Though the flood water have started receding, heaps of debris are lying in several areas, including worst-hit Aska, Purushottampur and Sorada, posing a serious health hazard.
"There are chances of getting infected by water and vector-borne diseases like typhoid, cholera, diarrhoea, hepatitis A and E in the affected areas," health experts said.
As stagnant water is the source of breeding of mosquitoes and other insects, chance of outbreak of diseases like malaria, dengue and skin allergy is high in the affected area, said Secretary of Berhampur branch of Indian Medical Association (IMA), Kiran Kumar Panigrahy.
Fever, abdominal pains, vomiting, diarrhoea, dehydration and fatigue are some of the early symptoms for both water-borne and vector-borne diseases, he said.
Spread of such diseases can be controlled by maintaining hygienic condition in the affected villages, he added.
Chief District Medical Officer (CDMO) of Ganjam, Sadananda Mishra said outbreak of any epidemic has not been reported from any place of the affected areas of the district so far.
Health workers in different areas are creating awareness among the people about the need to maintain hygiene in their surroundings and hand wash before taking foods. They also advised the people to drink boiled water, the CDMO said.
All the medical facilities in the district are now functioning after normalcy is limping back in the district, he added.

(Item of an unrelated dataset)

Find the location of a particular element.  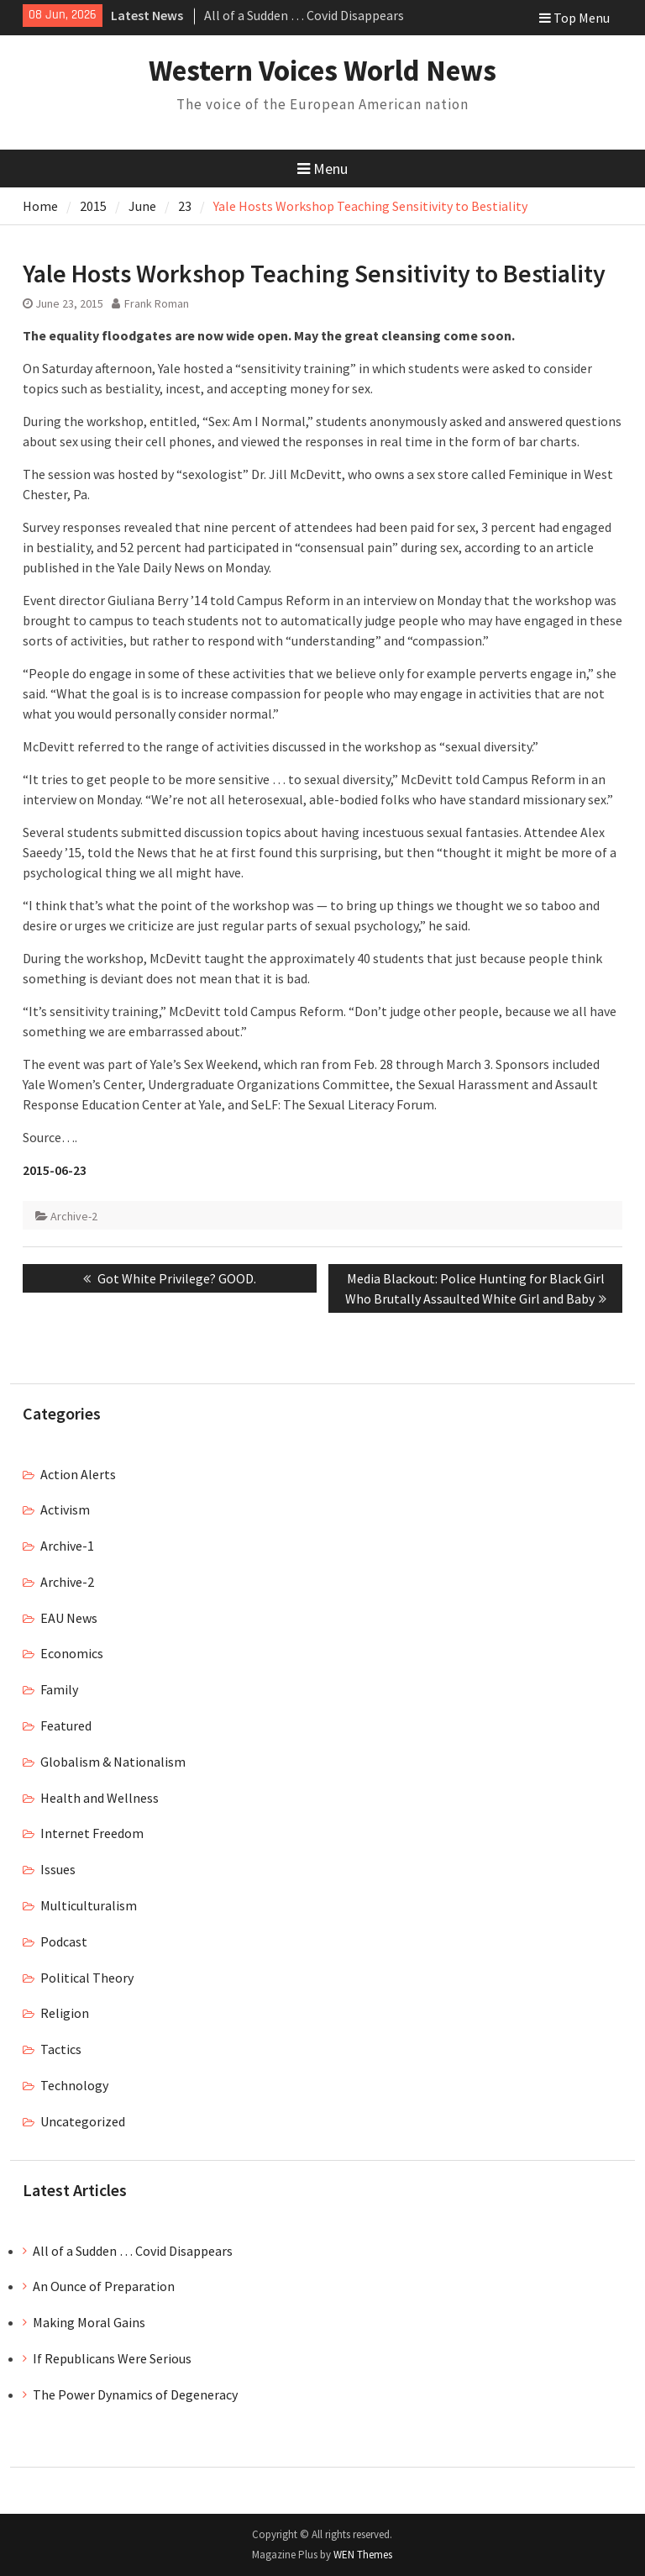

"We have sufficient quantities of medicines. The medicines have already been dispatched to the community health centers (CHC) in the flood affected areas, said additional medical officer (public health), Himansubala Patnaik.
She said only one diarrhoea case was reported from Gochha area in Sorada block after the Cyclone Titli.Ei
MLA (Gopalpur) and former minister, Pradip Panigrahy said the volunteers of Biju Yuba Bahini have been working voluntarily to clear the debris in the affected villages.
Around 200 volunteers were working at Aska, the most affected town in the floods, he said.
"We think it will be cleaned in the next two to three days in the entire district," he said.
Besides the personnel of fire services were also working to clean the debris, he said adding the tube-wells are being repaired on a war-footing.